If the  Falloux Law  was  a  victory  for  the  clericals,  it  was  in  some ways a costly one.  Its effect was to intensify  the anticlerical spirit  of the left and to infect the whole  republican movement with an almost unreasoning suspicion  of  the church. It  was no accident  that  the  next generation saw the  conversion  of Freemasonry from its mildly deist  and liberal outlook to a mood of violent republicanism and bigoted anticlericalism, or  that  an obscure  politician  in 1863 coined the  durable battle cry, "Clericalism, there  is  the  enemy!"  Anticlericals became convinced that the church's  purpose was to achieve a complete monopoly of education in order  to tighten its grip on the state; they  believed that church schools were brainwashing machines whose influence would  divide French  youth into two irreconcilable camps. The  Falloux Law  became a kind  of symbol  of the conflict, a bogey to frighten the left. Thus the Second  Republic, which at the outset  had brought republicans and Catholics together in a flush of fraternity and good will, ended  by making the religious  problem  a major  political issue destined to poison the atmosphere in France  for generations.

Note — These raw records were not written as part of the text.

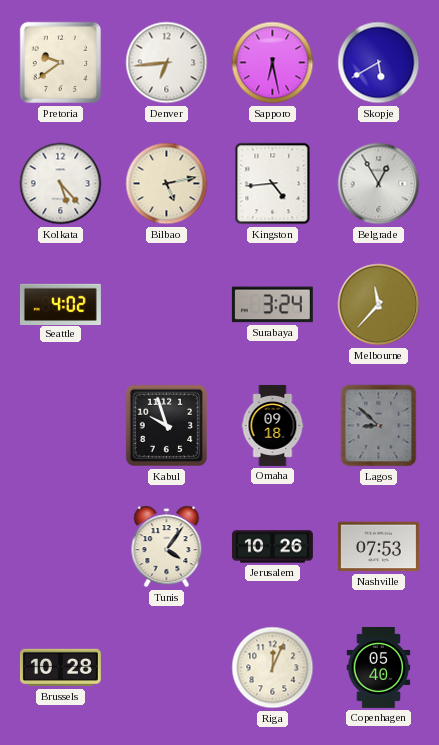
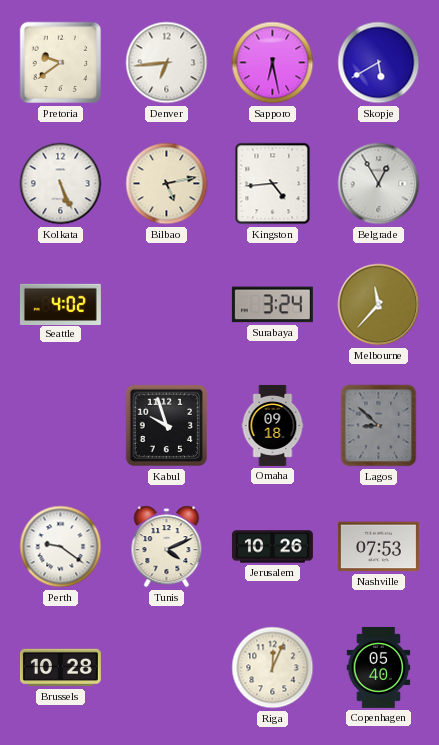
Kolkata: 5:23 -> 5:26
Perth: none -> 9:21
Tunis: 4:06 -> 4:11
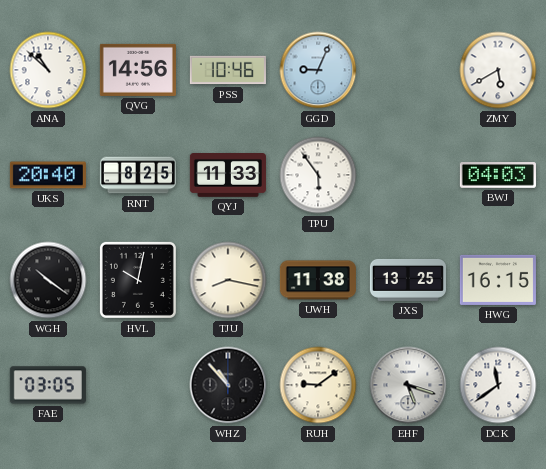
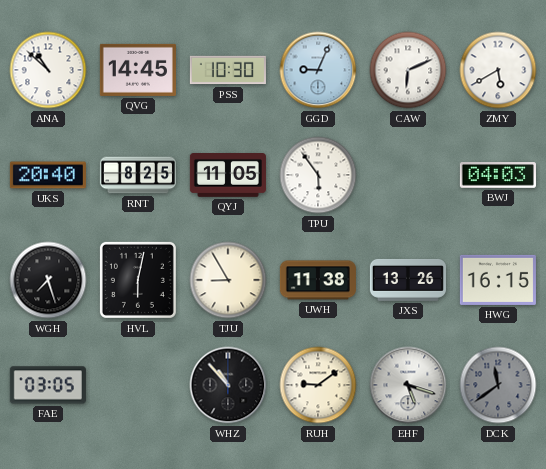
QVG: 14:56 -> 14:45
PSS: 10:46 -> 10:30
CAW: none -> 6:11
QYJ: 11:33 -> 11:05
WGH: 10:21 -> 7:27
HVL: 10:02 -> 6:02
TJU: 8:17 -> 8:55
JXS: 13:25 -> 13:26
DCK dial: white -> grey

Objectively,  the Falloux Law scarcely deserved  such opprobrium, for it was  a  compromise that   infuriated Catholic extremists like Veuillot as much  as it aroused the anticlericals. The real tragedy for France was  that this  relatively  moderate Catholic victory came  at  a moment when passions  were  building up  on  both  sides. During the subsequent generation the loudest  Catholic voices were  to be those of  the Veuillot faction, while the most vocal republicans would  be turning to a dogmatic and  materialistic  doctrine called  positivism.   Neither  faction  was inclined  toward  peaceful coexistence or was ready  to let the  Falloux Law,  in either  its original  form  or  a revised  version, be given  a fair  trial.